[View the runnable example on GitHub](https://github.com/intel-analytics/BigDL/tree/main/python/nano/tutorial/notebook/training/tensorflow/tensorflow_training_embedding_sparseadam.ipynb)

# Apply `SparseAdam` Optimizer for Large Embeddings

Embedding layers are often used to encode categorical items in deep learning applications. However, in applications such as recommendation systems, the embedding size may become huge due to large number of items or users, leading to extensive computational costs and space.

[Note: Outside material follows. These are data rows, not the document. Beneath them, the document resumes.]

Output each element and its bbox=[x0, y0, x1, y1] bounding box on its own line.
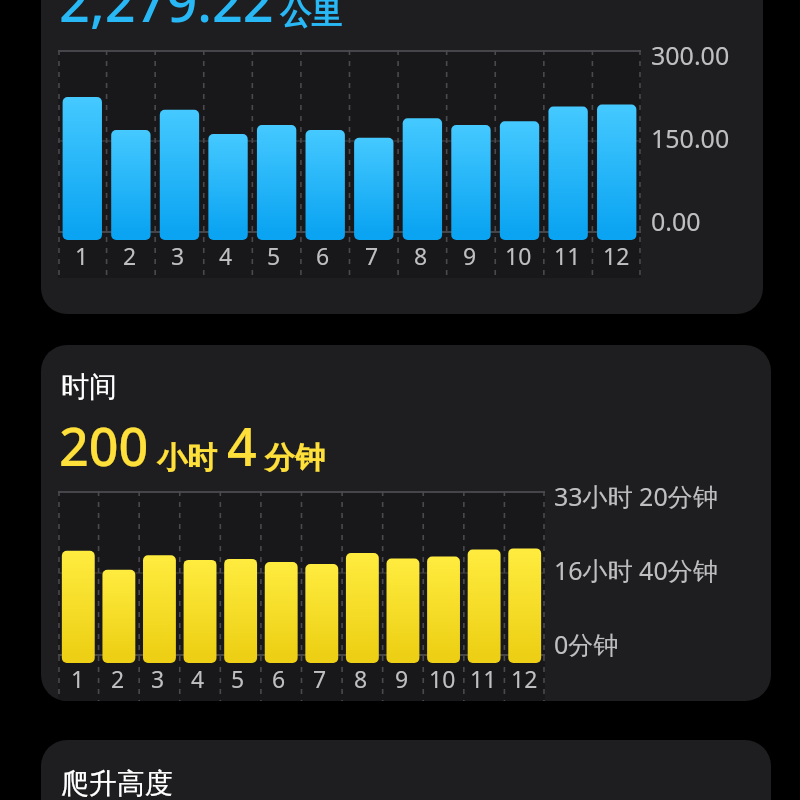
staticText: 2 bbox=[123, 240, 137, 271]
staticText: 5 bbox=[267, 240, 281, 271]
staticText: 12 bbox=[511, 663, 538, 694]
staticText: 300.00 bbox=[651, 38, 730, 72]
staticText: 9 bbox=[395, 663, 409, 694]
staticText: 2,279.22 bbox=[59, 0, 274, 38]
staticText: 9 bbox=[463, 240, 477, 271]
staticText: 11 bbox=[470, 663, 497, 694]
staticText: 3 bbox=[171, 240, 185, 271]
staticText: 16小时 40分钟 bbox=[554, 553, 718, 587]
staticText: 10 bbox=[505, 240, 532, 271]
staticText: 7 bbox=[365, 240, 379, 271]
staticText: 8 bbox=[354, 663, 368, 694]
staticText: 5 bbox=[231, 663, 245, 694]
staticText: 0.00 bbox=[651, 204, 701, 238]
button[interactable]: 爬升高度 bbox=[41, 740, 771, 800]
staticText: 公里 bbox=[280, 0, 342, 33]
button[interactable]: 时间 bbox=[41, 345, 771, 701]
staticText: 4 bbox=[219, 240, 233, 271]
staticText: 11 bbox=[554, 240, 581, 271]
staticText: 200 bbox=[59, 410, 149, 481]
staticText: 4 bbox=[191, 663, 205, 694]
staticText: 爬升高度 bbox=[61, 766, 173, 800]
staticText: 12 bbox=[603, 240, 630, 271]
staticText: 3 bbox=[151, 663, 165, 694]
staticText: 33小时 20分钟 bbox=[554, 479, 718, 513]
staticText: 分钟 bbox=[265, 439, 325, 477]
staticText: 150.00 bbox=[651, 121, 730, 155]
staticText: 2 bbox=[111, 663, 125, 694]
staticText: 8 bbox=[414, 240, 428, 271]
staticText: 小时 bbox=[157, 439, 217, 477]
button[interactable]: 距离 bbox=[41, 0, 763, 314]
staticText: 6 bbox=[316, 240, 330, 271]
staticText: 4 bbox=[227, 410, 257, 481]
staticText: 0分钟 bbox=[554, 627, 619, 661]
staticText: 7 bbox=[313, 663, 327, 694]
staticText: 1 bbox=[75, 240, 89, 271]
staticText: 6 bbox=[272, 663, 286, 694]
staticText: 时间 bbox=[61, 369, 117, 404]
staticText: 10 bbox=[429, 663, 456, 694]
staticText: 1 bbox=[71, 663, 85, 694]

For large embeddings, the batch size could be orders of magnitude smaller compared to the embedding matrix size. Thus, gradients to the embedding matrix in each batch could be sparse. Taking advantage of this, BigDL-Nano provides `bigdl.nano.tf.keras.layers.Embedding` and `bigdl.nano.tf.optimizers.SparseAdam` to accelerate large embeddings. `bigdl.nano.tf.optimizers.SparseAdam` is a variant of Adam which handles updates of sparse tensor more efficiently. `bigdl.nano.tf.keras.layers.Embedding` intends to avoid applying regularizer function directly to the embedding matrix, which further avoids making the sparse gradient dense.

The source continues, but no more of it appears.